Will he finally lift Japan out of its deflationary malaise? There are plenty of reasons to worry that he will not - the best being that he has not yet shown he can confront the deeper structural forces holding the economy back.
He will have an opportunity to confront the doubters in the City when Mr Abe speaks at the Guildhall in London later today. But it really is too soon to say he has failed.
Mr Abe can hardly welcome the 20% fall in the stock market in the past few weeks, and sharp jump in the value of the yen. But there's a lot of market "noise" in these movements. The global financial markets lately have not exactly been a calm and tranquil place.
The yen is still about 20% weaker, on a trade-weighted basis, than it was last year. And only part of the massive run-up in the stock market has been reversed. Even in dollar terms, the Japanese stock market is roughly 20% above its low of October 2012. In domestic currency it is 50% higher.

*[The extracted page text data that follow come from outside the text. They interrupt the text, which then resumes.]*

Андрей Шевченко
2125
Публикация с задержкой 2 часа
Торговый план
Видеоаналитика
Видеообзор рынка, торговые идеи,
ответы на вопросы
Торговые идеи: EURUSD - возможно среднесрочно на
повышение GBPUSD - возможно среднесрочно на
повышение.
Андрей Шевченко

Higher long-term interest rates (bond yields) are not a disaster in themselves, if they reflect higher expectations for growth and future inflation. After all, Abe's plan to boost economic growth relies on persuading the Japanese people that the things they want to buy are going to get more expensive over the next few years, not fall in price, as they have so often in the past 20 years.

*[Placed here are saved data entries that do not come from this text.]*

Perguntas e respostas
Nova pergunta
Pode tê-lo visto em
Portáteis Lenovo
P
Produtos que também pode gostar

If that is to happen, it is crucial that the Bank of Japan remains committed to get inflation up to 2% by pumping money into the economy like there's no tomorrow.

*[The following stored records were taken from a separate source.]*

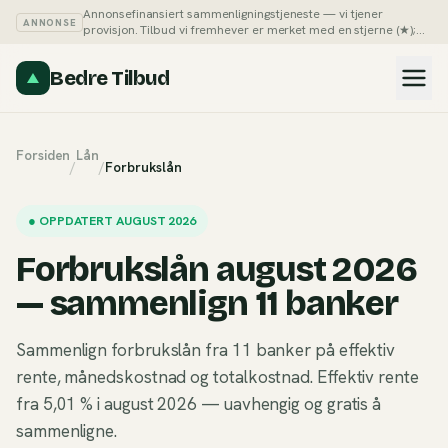
Annonsefinansiert sammenligningstjeneste — vi tjener
ANNONSE
provisjon. Tilbud vi fremhever er merket med en stjerne (★);
du kan alltid sortere listene på pris selv.
Slik tjener vi penger →
Bedre Tilbud
Forsiden
Lån
/
/
Forbrukslån
●
OPPDATERT AUGUST 2026
Forbrukslån august 2026
— sammenlign 11 banker
Sammenlign forbrukslån fra 11 banker på effektiv
rente, månedskostnad og totalkostnad. Effektiv rente
fra 5,01 % i august 2026 — uavhengig og gratis å
sammenligne.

Investors apparently now doubt that commitment, because the bank failed to loosen policy even further, in response to the market ructions. But that feels like an overreaction, on the basis of a single month's meeting.
If inflation and growth are higher, then long term interest rates (bond yields) should be higher as well. But it is important, in the short term, that yields do not rise faster than expectations of inflation. Abe needs real interest rates to be low - ideally, negative - if he is finally to encourage companies to stop saving and start investing.
Today's export numbers provide some limited evidence that one part of the strategy is working, and that Japan is starting to import some much-needed demand from the rest of the world.
But, as Jamie Dannhauser at Lombard Street Research points out, the real test of Abe's policy will be what happens to spending Japanese households and firms.
Real private final demand grew at an annualised rate of 2.9% in the first three months of the year. That is an encouraging start. Also encouraging are reports of rising demand for household loans. That suggests people are really starting to believe that assets will be worth more in a few years' time than they are now.
The old guard at the Bank of Japan used to say that deflation would not end until Japan's political class had woken up to the need for structural change in the way the economy worked. It used to say the central bank could support this process, but it could not lead it.
Shinzo Abe has turned that logic on its head. With his new Bank of Japan governor, Haruhika Kuroda, he has made the central bank the "prime mover" in Japan, at a time when the US and Europe are also expecting the world of their central banks. That may not be all that Japan needs, but it is a start.
Back in December, I said that the world was likely to learn a lot from Shinzo Abe's efforts to revive Japan. That may be even more true today.